Potential Risks and Unanswered Questions​

  • Memory and Context Limitations: The lack of persistent, broad agentic memory remains an unsolved problem, risking transactional (rather than transformative) interactions.
  • Security by Complexity: The interconnected nature of agentic systems increases attack surfaces and demands new paradigms for authentication, authorization, and auditability. Legacy approaches may not suffice.
  • Governance and Privacy: As agents traverse and interconnect ever more datasets, robust privacy guardrails and open governance models become essential. The opacity of complex agent chains could hide bias, leakage, or even malicious activity.
  • Standards Fragmentation: While openness is emphasized, history shows multiple competing “open” standards can proliferate, splintering the ecosystem and hindering ubiquity.
  • Democratization vs. Control: As the power to build software is democratized, so too is the risk of accidental (or intentional) harm from poorly governed, widely distributed agents. Enforcement mechanisms are needed, but risk stifling openness and innovation.

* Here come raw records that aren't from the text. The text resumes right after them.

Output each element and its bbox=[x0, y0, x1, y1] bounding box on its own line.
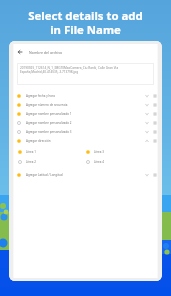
staticText: Select details to add in File Name bbox=[28, 8, 143, 37]
button[interactable]: Agregar número de secuencia bbox=[9, 100, 162, 109]
other: Reorder bbox=[153, 112, 157, 116]
staticText: Línea 2 bbox=[26, 160, 36, 164]
button[interactable]: Línea 2 bbox=[9, 157, 77, 167]
staticText: Línea 4 bbox=[94, 160, 104, 164]
staticText: Agregar número de secuencia bbox=[26, 103, 68, 107]
staticText: España,Madrid,40.414535,-3.713798.jpg bbox=[20, 70, 79, 74]
staticText: Agregar Latitud / Longitud bbox=[26, 173, 63, 177]
other: Reorder bbox=[153, 121, 157, 125]
button[interactable]: Back bbox=[16, 48, 24, 56]
button[interactable]: Agregar nombre personalizado 1 bbox=[9, 109, 162, 118]
other: Reorder bbox=[153, 130, 157, 134]
button[interactable]: Agregar Latitud / Longitud bbox=[9, 170, 162, 179]
staticText: Nombre del archivo bbox=[29, 50, 63, 55]
button[interactable]: Línea 3 bbox=[77, 147, 162, 157]
button[interactable]: 20190925_112614_N_1_IMG70MaxCamera_Ciu R… bbox=[17, 63, 154, 85]
staticText: Agregar nombre personalizado 1 bbox=[26, 112, 72, 116]
staticText: Línea 1 bbox=[26, 150, 36, 154]
staticText: Agregar nombre personalizado 2 bbox=[26, 121, 72, 125]
button[interactable]: Agregar fecha y hora bbox=[9, 91, 162, 100]
other: Reorder bbox=[153, 94, 157, 98]
button[interactable]: Agregar nombre personalizado 2 bbox=[9, 118, 162, 127]
button[interactable]: Línea 4 bbox=[77, 157, 162, 167]
staticText: Agregar fecha y hora bbox=[26, 94, 55, 98]
other: Reorder bbox=[153, 103, 157, 107]
staticText: Línea 3 bbox=[94, 150, 104, 154]
staticText: Agregar nombre personalizado 3 bbox=[26, 130, 72, 134]
other: Reorder bbox=[153, 173, 157, 177]
button[interactable]: Agregar dirección bbox=[9, 136, 162, 145]
button[interactable]: Back bbox=[9, 46, 162, 58]
staticText: Agregar dirección bbox=[26, 139, 51, 143]
button[interactable]: Línea 1 bbox=[9, 147, 77, 157]
staticText: 20190925_112614_N_1_IMG70MaxCamera_Ciu R… bbox=[20, 66, 119, 70]
other: Reorder bbox=[153, 139, 157, 143]
button[interactable]: Agregar nombre personalizado 3 bbox=[9, 127, 162, 136]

The Road Ahead: An Evolving Digital Social Contract​

Microsoft’s actions at Build 2025 make clear that the agentic web is both a technical project and a profoundly social one. The analogy to the early web rings true: enabling a generation of developers and users to imagine, construct, and benefit from a new kind of online experience. If openness, accessibility, and security prevail, this transformation could rival—if not surpass—the impact of the original World Wide Web.
The immediate future promises a whirlwind of new tools, APIs, and protocols. Enterprises and individual developers alike are encouraged to experiment with Azure AI Foundry, test out NLWeb, and join the public previews of MCP and Entra Agent ID. As Scott suggests, the imagination of today’s builders will determine what the agentic web becomes, not a select few firms or foundations.
But imagination alone is not enough. It must be matched by vigilance, transparency, and ongoing dialogue among technologists, policymakers, and users. Only then can the promise of this new golden age be fully realized—offering agency not just to machines, but to the humans at the center of digital life.